# PROBLEM DESCRIPTION
Find every line in the records below that holds the word "Subscribe", and copy it out.

# Records from a data source

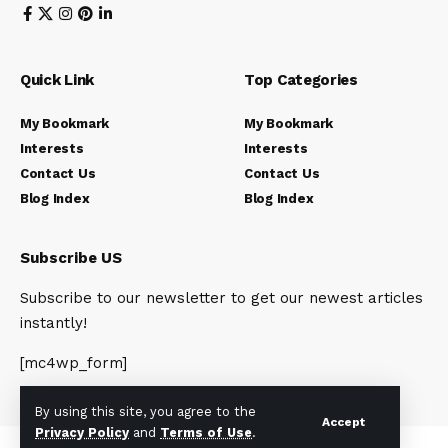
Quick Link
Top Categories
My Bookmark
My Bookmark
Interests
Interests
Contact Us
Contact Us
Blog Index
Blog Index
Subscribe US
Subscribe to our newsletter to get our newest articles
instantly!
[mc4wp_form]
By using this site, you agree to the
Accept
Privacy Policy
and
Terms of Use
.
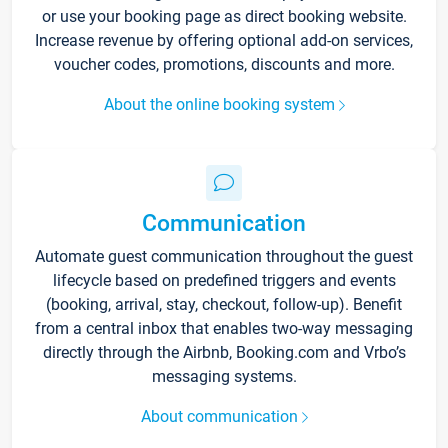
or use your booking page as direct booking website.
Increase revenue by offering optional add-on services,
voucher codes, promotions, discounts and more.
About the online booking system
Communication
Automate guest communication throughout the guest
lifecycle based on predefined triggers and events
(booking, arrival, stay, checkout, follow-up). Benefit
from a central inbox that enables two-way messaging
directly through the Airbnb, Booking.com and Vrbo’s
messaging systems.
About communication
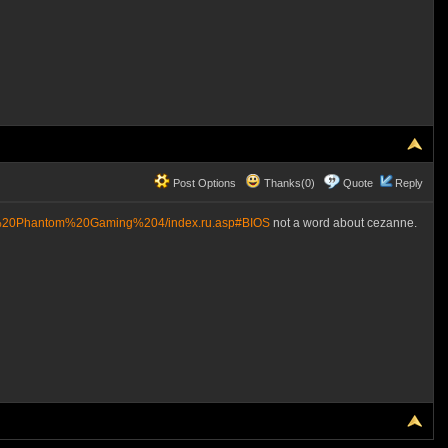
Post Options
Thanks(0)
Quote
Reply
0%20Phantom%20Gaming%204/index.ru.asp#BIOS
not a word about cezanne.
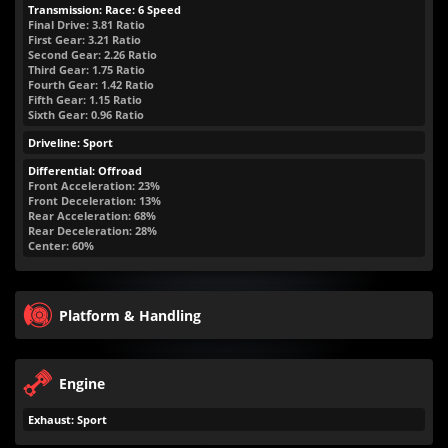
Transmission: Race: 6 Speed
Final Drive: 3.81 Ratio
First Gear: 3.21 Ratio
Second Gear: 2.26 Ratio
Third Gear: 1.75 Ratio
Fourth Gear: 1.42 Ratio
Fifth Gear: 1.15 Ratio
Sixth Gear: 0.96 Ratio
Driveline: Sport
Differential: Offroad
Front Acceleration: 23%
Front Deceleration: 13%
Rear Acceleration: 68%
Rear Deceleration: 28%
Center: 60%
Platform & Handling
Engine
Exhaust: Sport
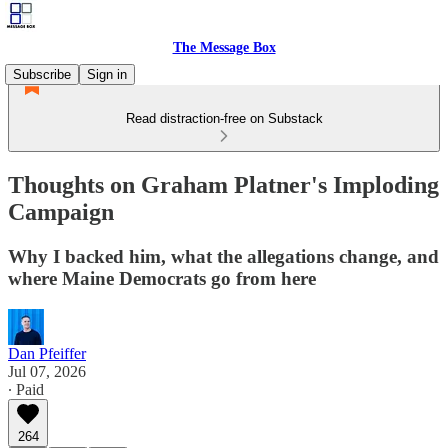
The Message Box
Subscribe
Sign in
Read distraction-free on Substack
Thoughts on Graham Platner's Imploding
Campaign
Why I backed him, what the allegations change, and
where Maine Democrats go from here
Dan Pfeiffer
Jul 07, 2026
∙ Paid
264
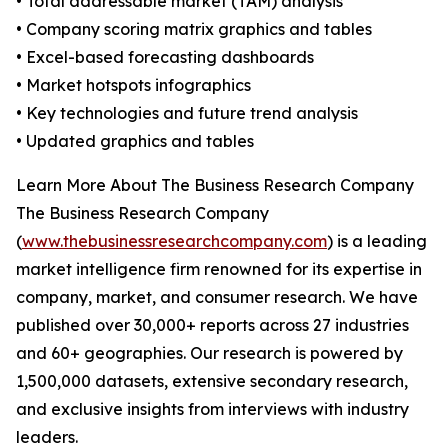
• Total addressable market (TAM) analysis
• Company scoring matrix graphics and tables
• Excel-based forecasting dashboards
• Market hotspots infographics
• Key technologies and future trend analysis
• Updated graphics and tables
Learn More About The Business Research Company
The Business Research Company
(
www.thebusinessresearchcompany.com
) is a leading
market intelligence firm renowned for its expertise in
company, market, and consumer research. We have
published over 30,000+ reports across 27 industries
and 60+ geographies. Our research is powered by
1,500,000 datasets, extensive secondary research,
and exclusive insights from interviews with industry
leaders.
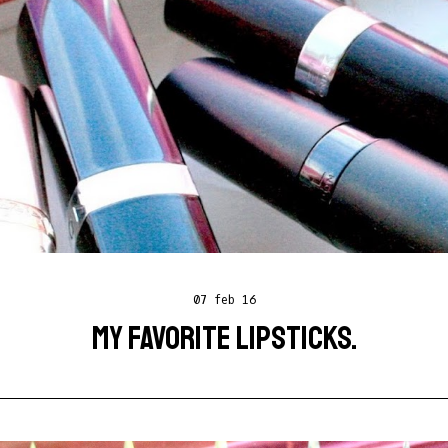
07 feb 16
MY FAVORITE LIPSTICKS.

# ANSWER TO THIS TASK
Subscribe US
Subscribe to our newsletter to get our newest articles
Subscribe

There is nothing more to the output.